Prices of retail products in shops fell in October, as fierce competition among retailers drove down the costs of key products.
The decline of 1.2% compared with October 2019 was less severe than that of September, when shop prices dipped by 1.6% compared with the same time a year before, according to the British Retail Consortium (BRC) and Nielsen shop price index.
The decline is below the 12-month average price decrease of 1.1%.
Non-food prices saw the biggest declines, falling 2.7% in October, compared with the same time last year. This is a slightly better reading than September, where prices fell by 3.2% compared with the previous year.
This is in line the 12-month average price decline of 2.7%, but above the six-month average price decline of 3.4%.
Food prices, meanwhile, were up 1.2% in both September and October on the same months last year. This is below the 12- and six-month average price increases of 1.4% and 1.3%, respectively.

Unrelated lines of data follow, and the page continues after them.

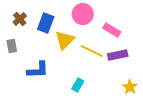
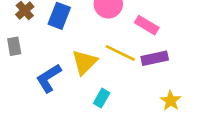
yellow triangle: (65, 40) -> (84, 62), moved
blue L-shape: (38, 70) -> (49, 78), turned 150

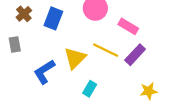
purple rectangle: (155, 58) -> (135, 55), turned -35
yellow star: (171, 101) -> (149, 91), turned 30

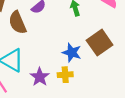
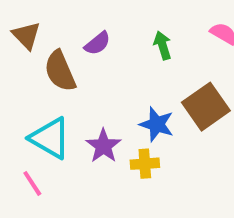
purple star: (40, 77) -> (103, 146), moved

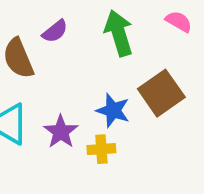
green arrow: (163, 45) -> (119, 33), size x1.6

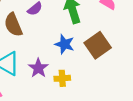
blue star: (113, 110) -> (65, 44), moved

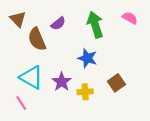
brown square: (98, 45) -> (116, 83), moved, size x0.7

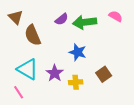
purple semicircle: (58, 24) -> (62, 19), moved
green arrow: (95, 25) -> (85, 22), turned -80

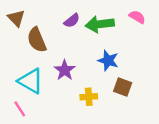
blue star: (78, 52) -> (108, 60), moved
purple star: (55, 73) -> (65, 70), moved
brown square: (104, 74) -> (123, 87), turned -35

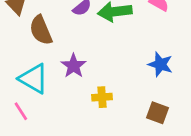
blue star: (108, 60) -> (160, 64), moved
brown square: (123, 87) -> (158, 113), moved

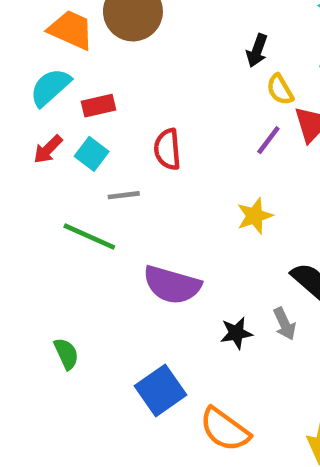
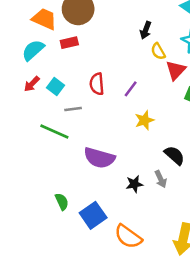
red rectangle: (98, 106) -> (69, 43), moved
purple line: (268, 140) -> (131, 89), moved
green semicircle: (66, 354) -> (62, 202), moved

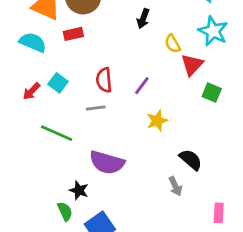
black arrow: (146, 30) -> (143, 19), moved
cyan semicircle: (33, 50) -> (33, 42), turned 65
red arrow: (32, 84) -> (31, 91), moved
gray line: (73, 109) -> (96, 108), moved
black star: (134, 184) -> (79, 190), moved, turned 30

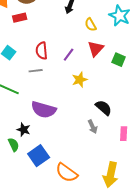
red triangle: (192, 65) -> (96, 49), moved
pink rectangle: (219, 213) -> (124, 134), moved

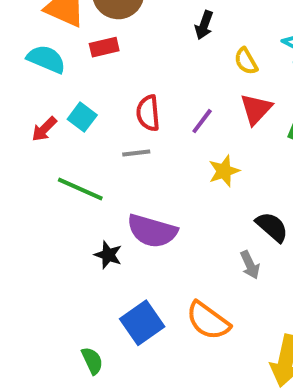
black star: (24, 130) -> (108, 255), moved
green semicircle: (14, 145) -> (92, 361), moved
orange semicircle: (67, 173) -> (208, 321), moved

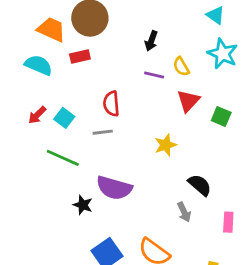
cyan square: (82, 117) -> (64, 118), moved
purple line: (202, 121) -> (154, 75), moved, turned 66

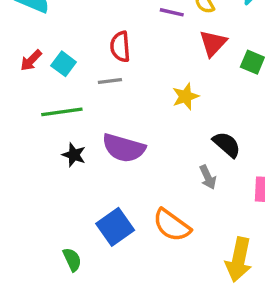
green line: (63, 158) -> (62, 112), turned -32
black star: (83, 205) -> (74, 155), moved

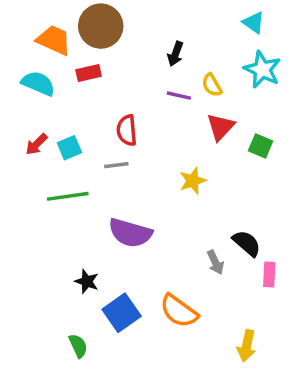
cyan square: (64, 64) -> (69, 148), turned 30
black semicircle: (227, 145) -> (247, 243), moved
black star: (74, 155) -> (87, 281), moved
yellow arrow: (239, 260) -> (247, 346), size x0.7

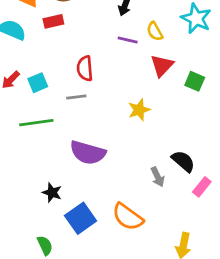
pink rectangle: (269, 275) -> (202, 187), turned 36

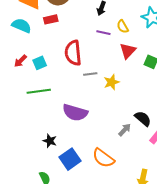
red semicircle: (85, 68) -> (73, 53), size x1.4
gray line: (76, 97) -> (90, 74), moved
gray arrow: (158, 177) -> (125, 130), turned -112

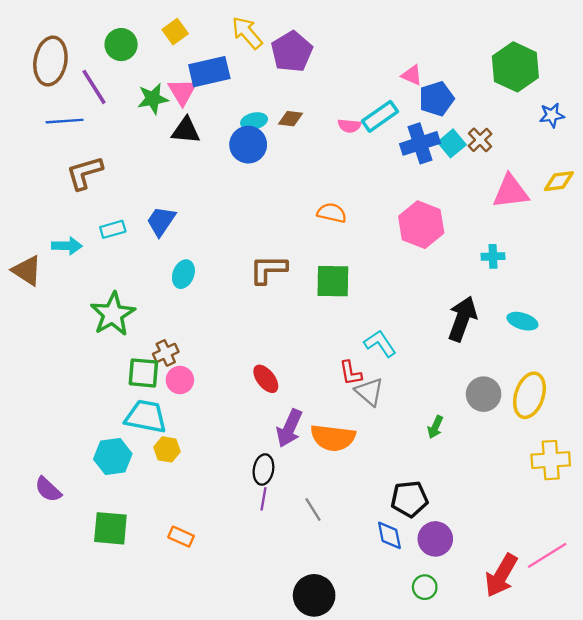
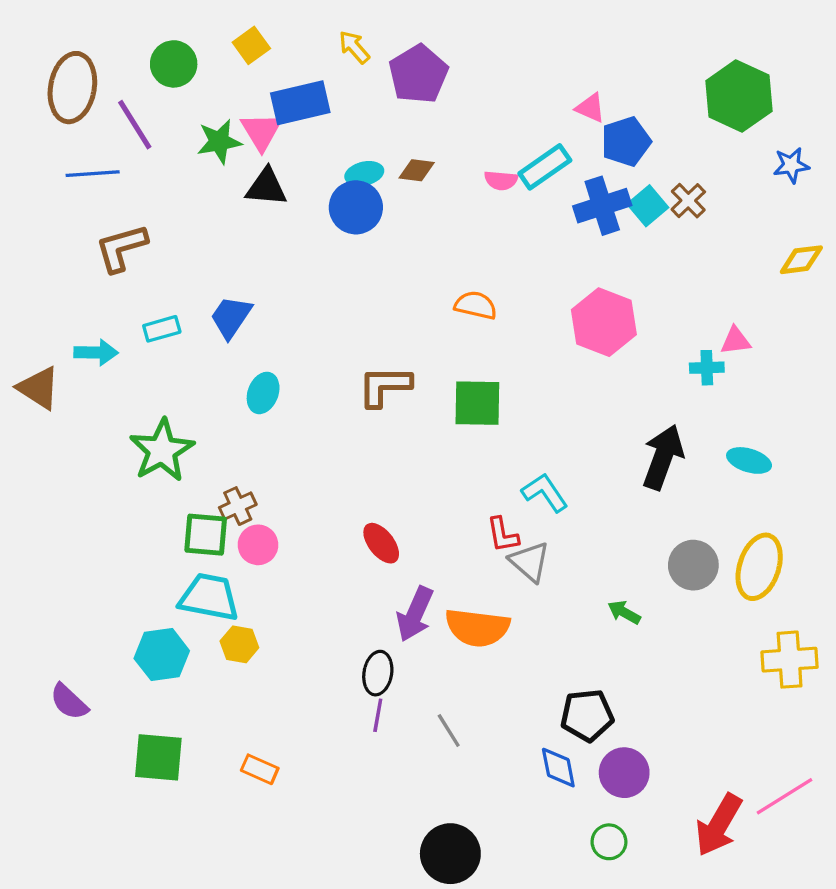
yellow arrow: (247, 33) -> (354, 47), size x0.7
pink triangle: (511, 192) -> (736, 341), moved, size x0.6
green arrow: (435, 427) -> (624, 612), turned 95

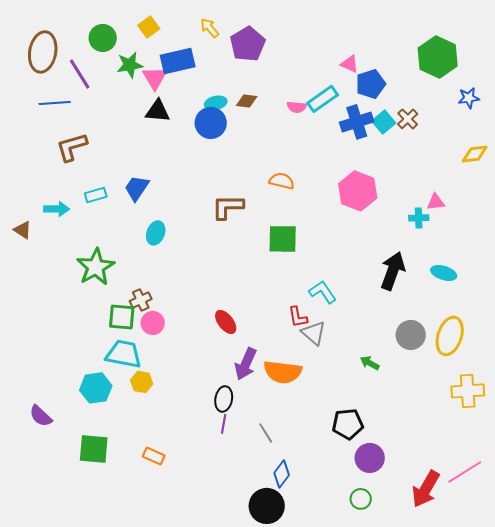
green star: (219, 142) -> (130, 65), moved
brown L-shape: (385, 386) -> (228, 207), moved
brown triangle: (39, 388) -> (23, 230), size x0.7
blue diamond: (558, 768) -> (282, 474), moved, turned 48

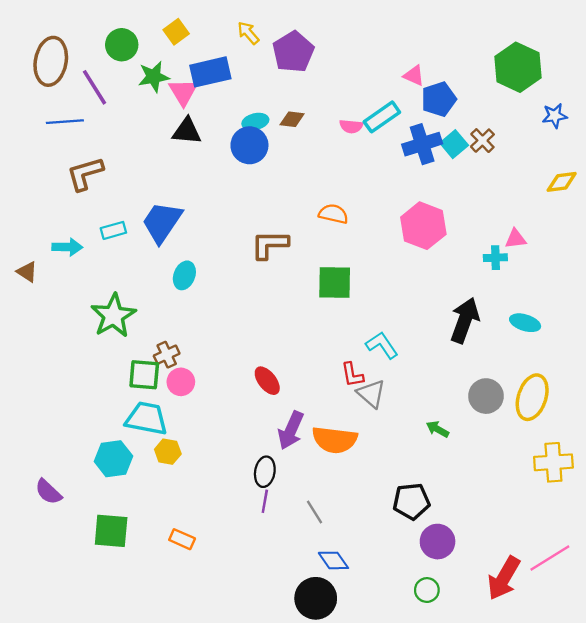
blue trapezoid: (137, 188) -> (162, 222), size x1.4
blue diamond: (282, 474) -> (333, 560), turned -72

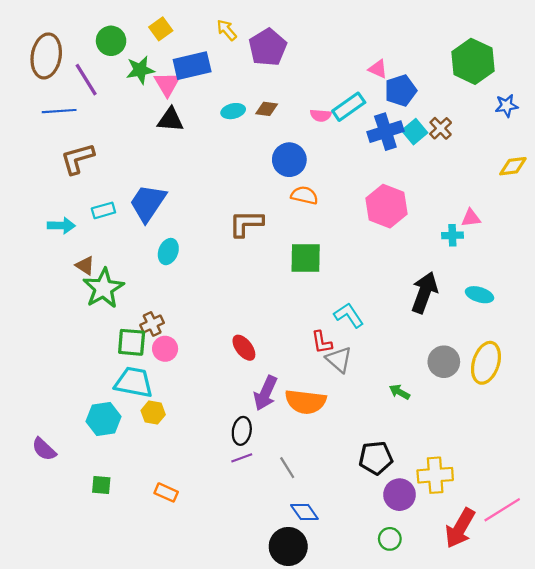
blue circle: (249, 145) -> (289, 160), moved
brown triangle: (27, 272) -> (85, 266), moved
yellow cross: (553, 462) -> (435, 475), moved
purple line: (265, 501) -> (242, 458), turned 60
green square: (111, 531) -> (101, 485), size x0.6

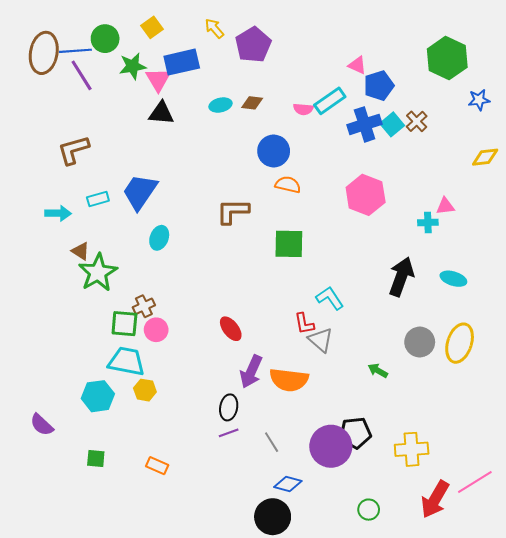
blue line: (59, 111) -> (75, 51), moved
purple circle: (400, 495) -> (331, 446), moved, size x1.4
blue diamond: (304, 512) -> (288, 484), turned -40

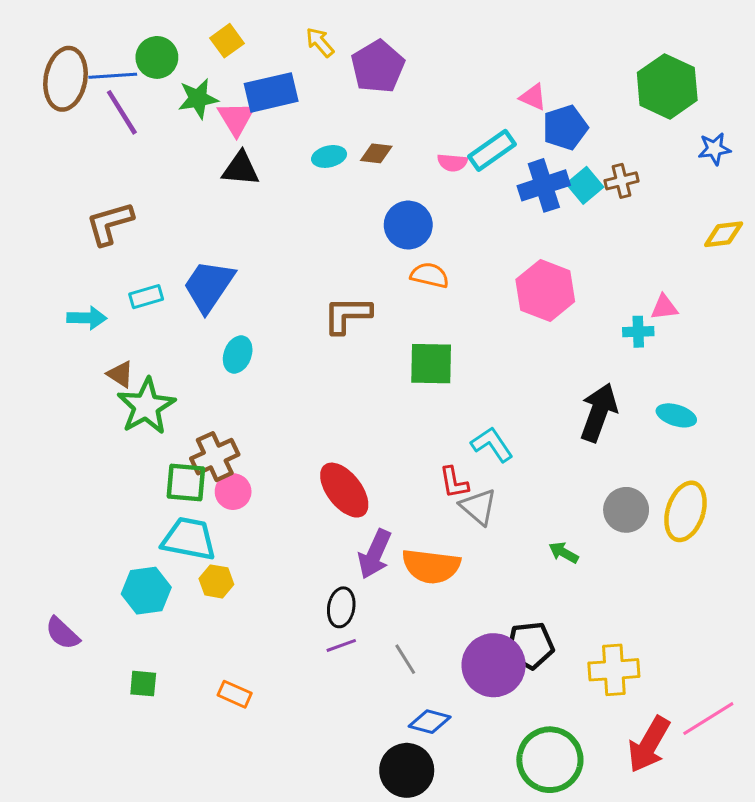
brown cross: (417, 121) -> (622, 181), turned 30
brown cross: (144, 306) -> (215, 457), size x1.4
red ellipse: (231, 329) -> (344, 490), size x1.5
green circle: (369, 510) -> (550, 760), size x2.0

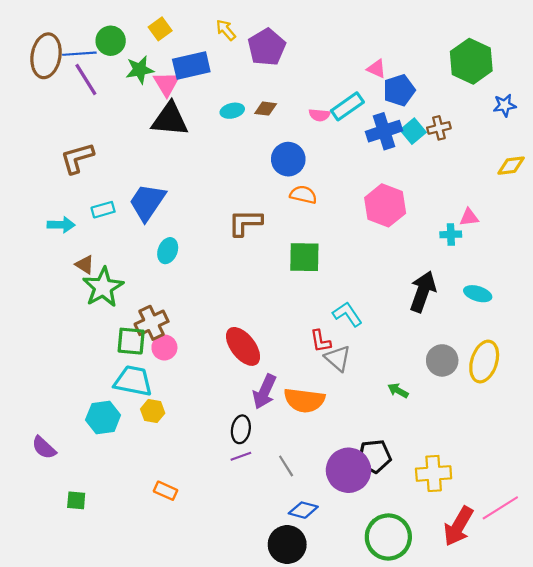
black triangle: (241, 169) -> (170, 119), size x1.4
green square: (143, 684) -> (76, 500), moved

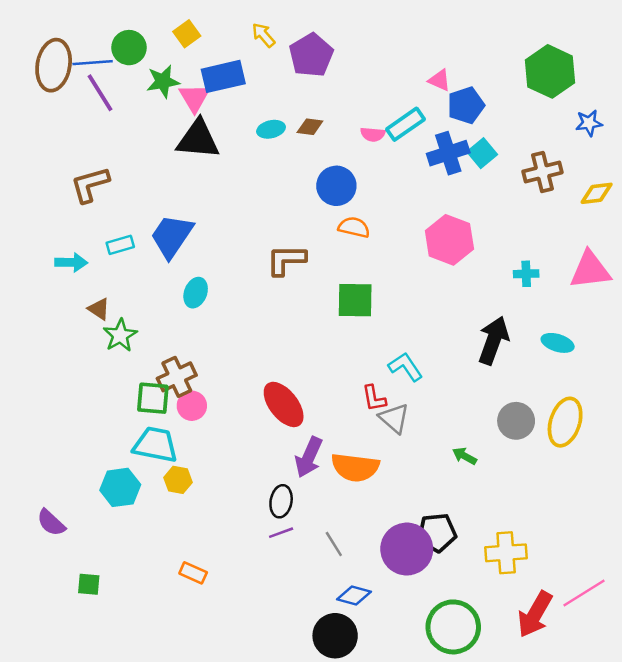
brown cross: (439, 128) -> (542, 172), moved, size x1.4
pink triangle: (469, 217) -> (590, 270), moved, size x1.8
green star: (103, 287) -> (120, 335), size x0.7

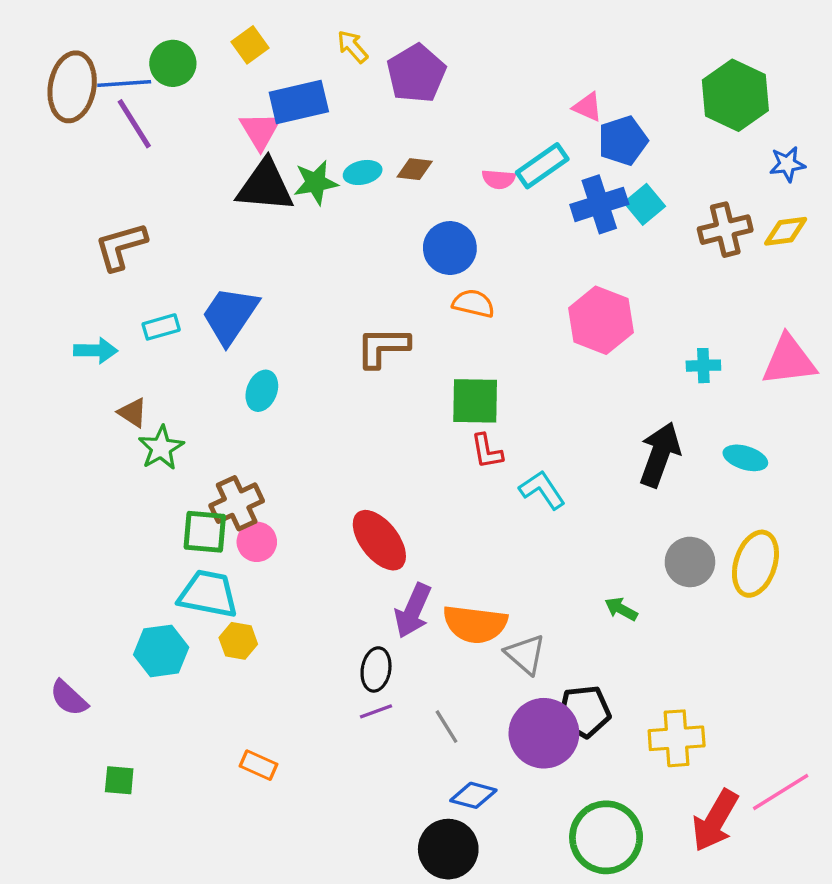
green star: (163, 81) -> (316, 183), moved
yellow diamond: (597, 193) -> (786, 231), moved
red L-shape: (374, 398) -> (487, 451), moved
gray triangle: (394, 418) -> (525, 654), moved

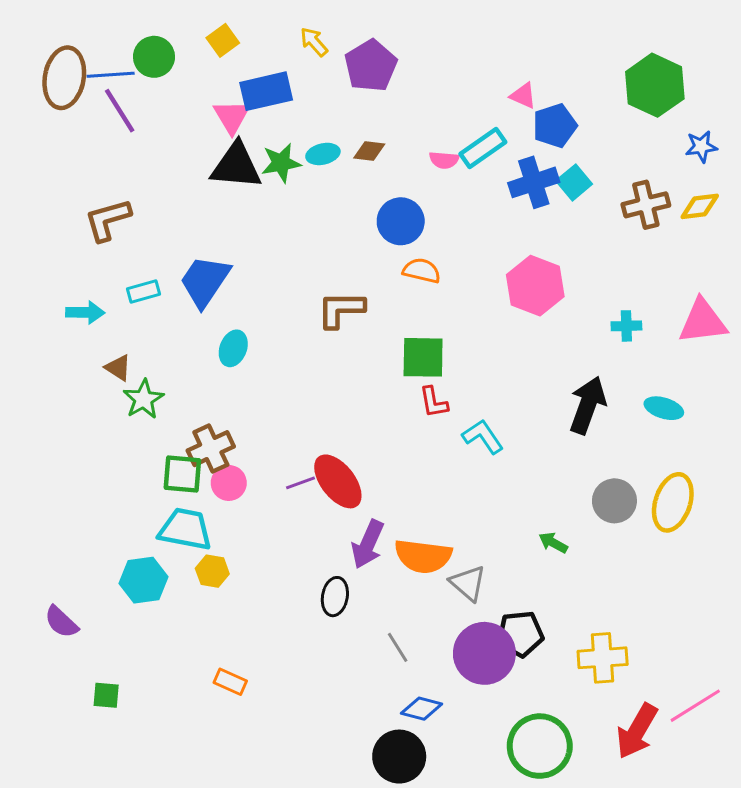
purple line: (376, 711) -> (300, 483), moved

Helen Dickinson OBE, CEO of the BRC said: “Once again, it is good news for consumers with shop prices falling in October, albeit at a slower pace compared to the previous month.
“As the retail industry began to see sales bounce back, non-food prices saw the shallowest decline since the start of the pandemic. However, given the wider economic context, with stricter restrictions and a possible rise in unemployment, we are likely to see continuing discounts in non-food for months to come.”
Mike Watkins, head of retailer and business insight at Nielsen, said: “To help sales volumes, non food retailers are limiting any price increases coming through the supply chain and food retailers are continuing with the lower prices introduced in recent weeks.
“And should the recession and the growth in unemployment have a further impact on consumer spend, we can expect shop price inflation to remain low for the rest of the year.”